Legislative Assembly of Ontario
- Long title An Act respecting apologies ;
- Citation: S.O. 2009, c. 3
- Royal assent: 23 April 2009

Legislative history
- Bill citation: Bill 108
- Introduced by: Chris Bentley MPP, Attorney General
- First reading: October 7, 2008
- Second reading: October 23, 2008
- Third reading: March 11, 2009

= Apology Act, 2009 =

Law in Ontario, Canada

The Apology Act, 2009 (Bill 108; Loi concernant la présentation d’excuses) is a law in the province of Ontario that provides that an apology made by a person does not necessarily constitute an admission of guilt.

The law contains several exceptions, including apologies made while testifying at a civil proceeding and to allow some apologies to be used as admission of guilt under the Provincial Offences Act.

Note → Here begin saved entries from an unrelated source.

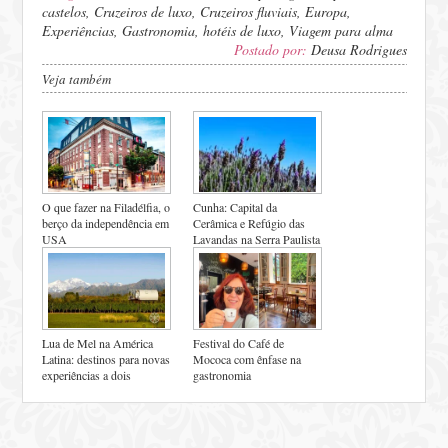
castelos
,
Cruzeiros de luxo
,
Cruzeiros fluviais
,
Europa
,
Experiências
,
Gastronomia
,
hotéis de luxo
,
Viagem para alma
Postado por:
Deusa Rodrigues
Veja também
O que fazer na Filadélfia, o
Cunha: Capital da
berço da independência em
Cerâmica e Refúgio das
USA
Lavandas na Serra Paulista
Lua de Mel na América
Festival do Café de
Latina: destinos para novas
Mococa com ênfase na
experiências a dois
gastronomia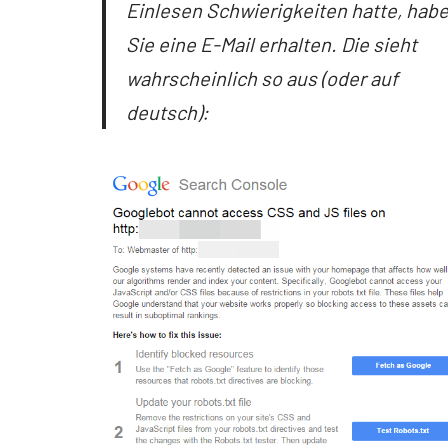
Einlesen Schwierigkeiten hatte, hab
Sie eine E-Mail erhalten. Die sieht
wahrscheinlich so aus (oder auf
deutsch):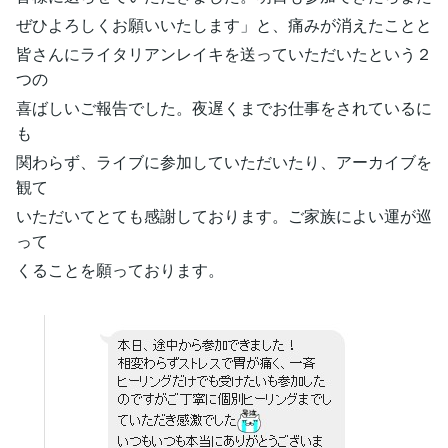
ぜひよろしくお願いいたします」と、痛みが消えたことと
皆さんにライタリアンレイキを送っていただいたという２
つの
喜ばしいご報告でした。夜遅くまでお仕事をされているに
も
関わらず、ライブに参加していただいたり、アーカイブを
観て
いただいてとても感謝しております。ご家族によい運が巡
って
くることを願っております。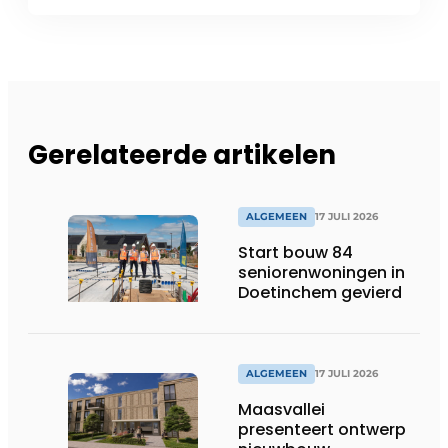
Gerelateerde artikelen
ALGEMEEN
17 JULI 2026
Start bouw 84
seniorenwoningen in
Doetinchem gevierd
ALGEMEEN
17 JULI 2026
Maasvallei
presenteert ontwerp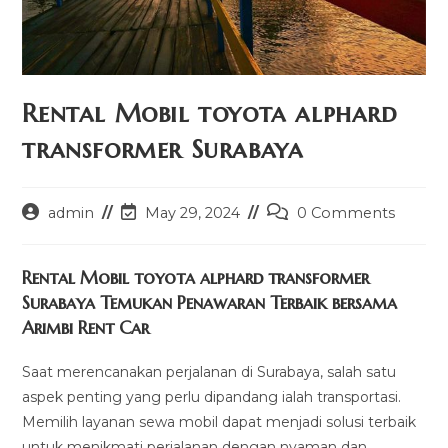
Rental Mobil toyota alphard
transformer Surabaya
Post
Post
Post
admin
May 29, 2024
0 Comments
author:
last
comments:
modified:
Rental Mobil toyota alphard transformer
Surabaya Temukan Penawaran Terbaik bersama
Arimbi Rent Car
Saat merencanakan perjalanan di Surabaya, salah satu
aspek penting yang perlu dipandang ialah transportasi.
Memilih layanan sewa mobil dapat menjadi solusi terbaik
untuk menikmati perjalanan dengan nyaman dan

The law has attracted a level of popular commentary, often focused on the stereotype of Canadian usage of the word "sorry", even though most American states have similar laws. Several other Canadian provinces, such as British Columbia, Saskatchewan, and Manitoba have similar laws in place.

== Legislative history ==
The bill was originally introduced in April 2008 as a private member's bill by David Orazietti, Liberal backbench MPP for Sault Ste. Marie. The bill was re-introduced in October that year by Attorney General Chris Bentley, stating that "we see fewer and fewer acknowledgments, demonstrations of regret, demonstrations of remorse, until the lawsuit."

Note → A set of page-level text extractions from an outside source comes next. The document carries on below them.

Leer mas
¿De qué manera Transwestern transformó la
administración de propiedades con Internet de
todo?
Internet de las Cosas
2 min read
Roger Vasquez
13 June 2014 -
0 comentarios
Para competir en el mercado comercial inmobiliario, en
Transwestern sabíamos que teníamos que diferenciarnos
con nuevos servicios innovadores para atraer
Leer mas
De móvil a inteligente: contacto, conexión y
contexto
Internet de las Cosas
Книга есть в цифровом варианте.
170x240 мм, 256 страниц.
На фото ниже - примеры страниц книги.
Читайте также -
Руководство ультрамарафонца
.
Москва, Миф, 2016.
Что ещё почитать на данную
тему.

The passage of the bill was supported by the Progressive Conservative Party of Ontario, despite some original opposition from critic Christine Elliott, but opposed by the Ontario NDP.

The law received support from the Ontario Hospital Association, the Registered Nurses Association of Ontario, and the Ontario Medical Association, as well as the Ontario Bar Association.